You may be wondering why I haven't posted any pictures of Nathanael yet.  While in the adoption process, we aren't allowed to share pictures of him or any specific information that would identify him until the adoption is final.  

And now, because I promised you something quilt-y too, take a look at these adorable quilts that I found online.  They are a visualization of the quote I put at the top of this post about the “invisible red thread”.  I love this concept - and may have to try making one or more of these, myself!

These three photos were found on Google Images,
so I don't know who made these quilts.
I would attribute if I could.  
They are lovely!

I hope you'll check out Nancy's shop or her Facebook page and see which of her necklaces is just perfect for you or someone you love.    Help spread the word, too - it's a big goal and while she's well on her way, there's a long way to go!

Day 2
21 Necklaces Sold

Help us fill that center chair!




  1. You wrote a great overview of the process Sarah.

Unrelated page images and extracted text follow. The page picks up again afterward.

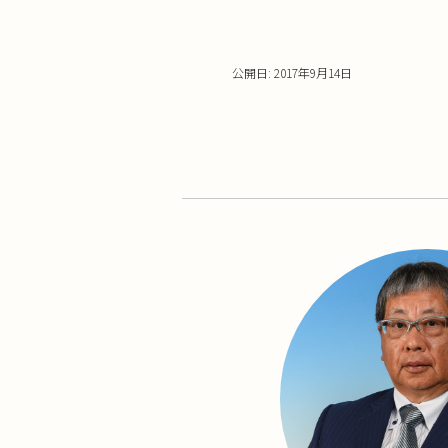
い
し
ウ
て
ィ
く
ン
だ
ド
さ
ウ
い
公開日: 2017年9月14日
で
(新
開
し
き
い
ま
ウ
す)
ィ
ン
ド
ウ
で
開
き
ま
す)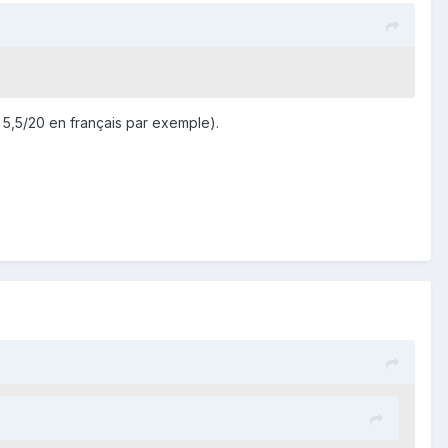
 5,5/20 en français par exemple).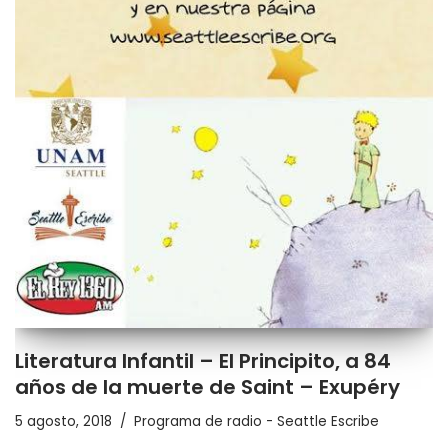
Literatura Infantil – El Principito, a 84
años de la muerte de Saint – Exupéry
5 agosto, 2018
Programa de radio - Seattle Escribe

And if your readers want to know, the current wait time to adopt a non special needs child is 7 1/2 years. We waited 4 years ourselves to bring our Sunshine home. The long wait makes me sad as there are so many children that need forever families but each one finally united is a blessing and worthy of celebration.

  2. Awesome quilts. Are you going to make one for your daughter and Nathaniel?

  3. I love the invisible red thread idea! how sweet. Some are critical of adopting internationally, because there are so many children in need right here in America. BUT, I say that when God puts a 'hope', 'wish', 'longing' in our heart, we have nothing to do but follow. There is enough love and hope to help connect all the 'invisible red threads'. bless you and your family. :)

  4. When is the last day of the five days?

  5. Hi! Sarah,
    Your blog is really very nice. Thank you for that.